Finally, we’re going to have to keep an eye on the fallout from the Supreme Court’s Chevron ruling in June to limit federal agencies’ regulation authority. The ruling puts decisions into the hands of judges rather than the regulators who have the expertise on the issue. How this plays out over the next few years could have major ramifications for our economy, health, and safety – at a time when climate change is adding dangerous pressures to those very arenas – and could make our ability to adapt and prepare much more difficult.

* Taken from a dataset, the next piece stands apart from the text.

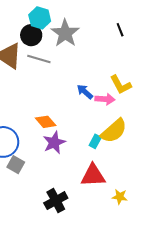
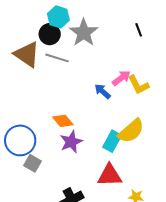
pink arrow: (105, 99) -> (121, 78), moved, turned -42
cyan rectangle: (95, 141) -> (112, 141), size x1.5

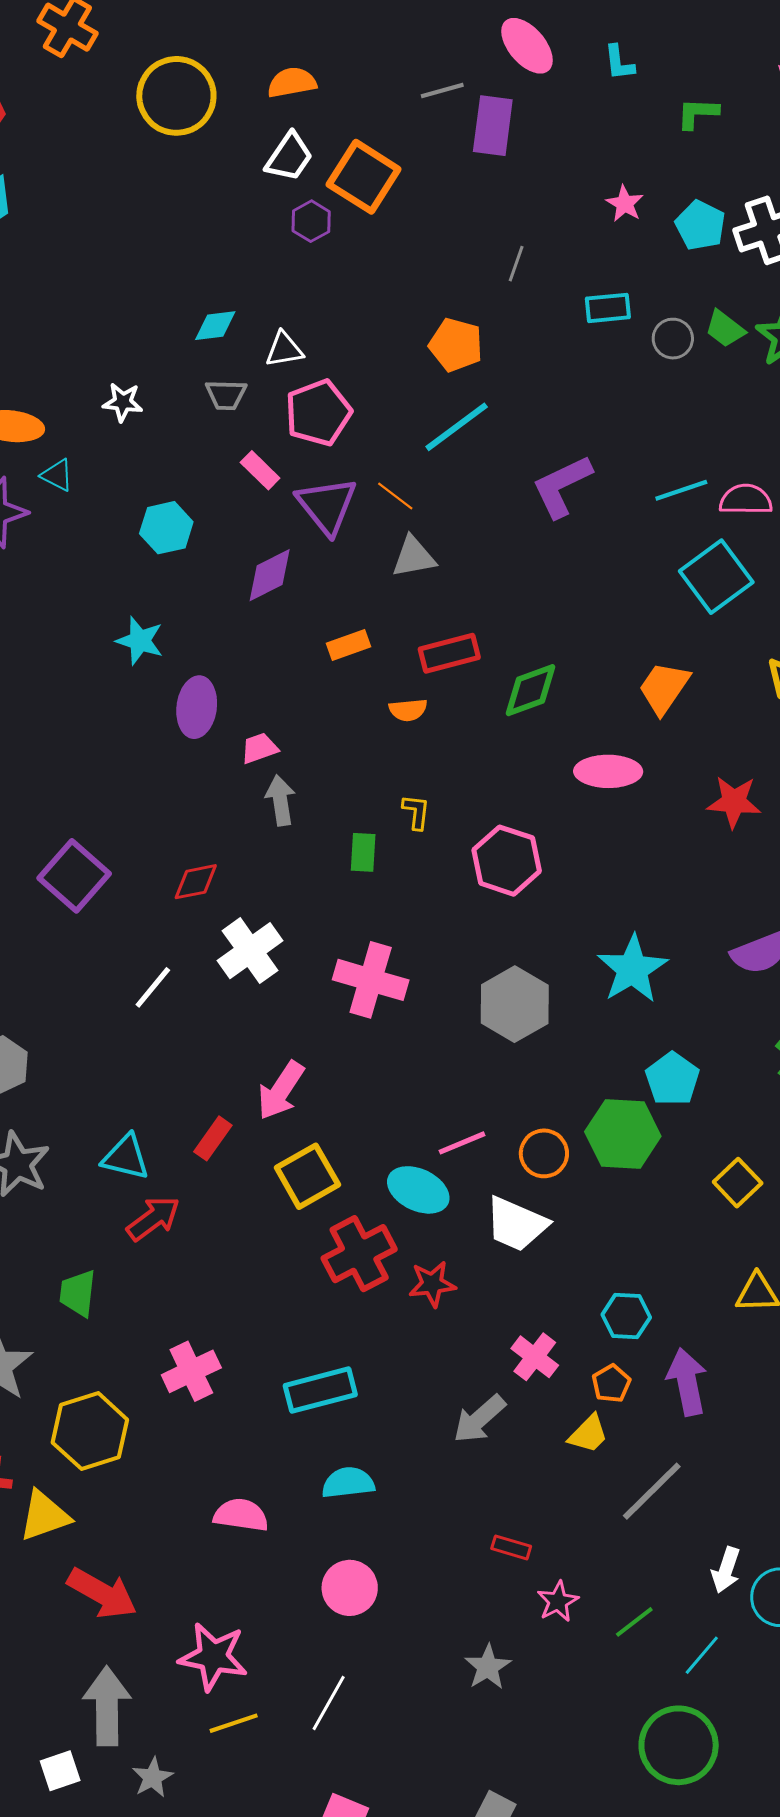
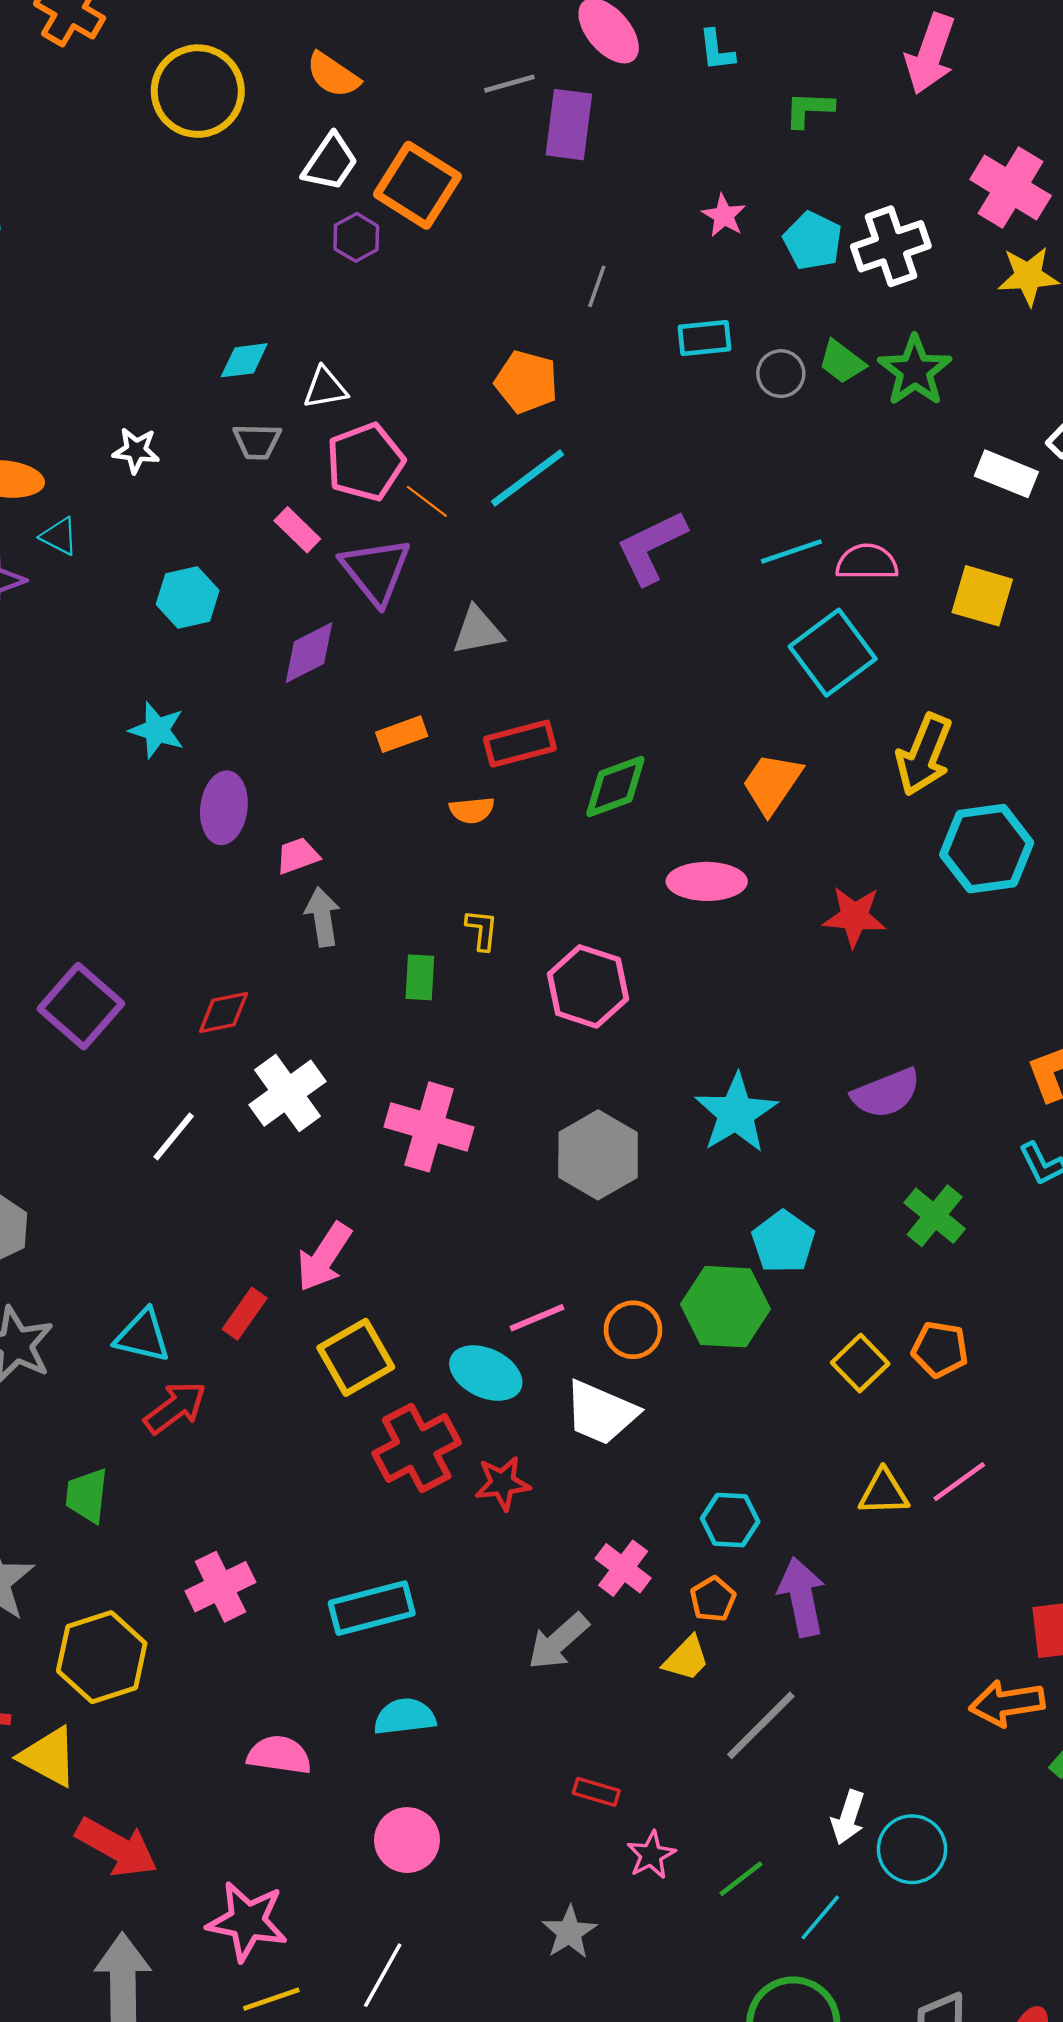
orange semicircle: (292, 82) -> (333, 75), turned -135
orange line: (395, 496) -> (427, 501), moved
yellow triangle: (44, 1516) -> (49, 1757), turned 48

At the end of the day, our climate change battle looks like this: innovation vs. natural destruction and economic loss. We’re winning in one area and losing in the other. The economics are clear – it’s cheaper to transition in order to lessen climate change than to stick with the status quo. Yes, we remain concerned, but we are holding onto the promise that human ingenuity will come out on top.
Notable Graph
We talk a lot about how global warming will affect our personal finances. One aspect of that is the cost of heating and cooling our homes. As temperatures rise, so will those bills – to the tune of a 7.9% (projected) increase this summer for households across the country. Keep in mind, these projections come with an asterisk – true costs may end up being much higher if the heat we’ve experienced so far persists.
Notable Video
The heat could be a major player in the Olympic games in Paris. As the temperature climbs to dangerous highs, it poses a significant health risk to athletes (as well as spectators), from anything from heat exhaustion to heart attacks. Experts say major adaptations will be needed as global warming affects the whole world of sports. Here’s hoping that the heat of these Summer Games comes from just the competition, not the climate.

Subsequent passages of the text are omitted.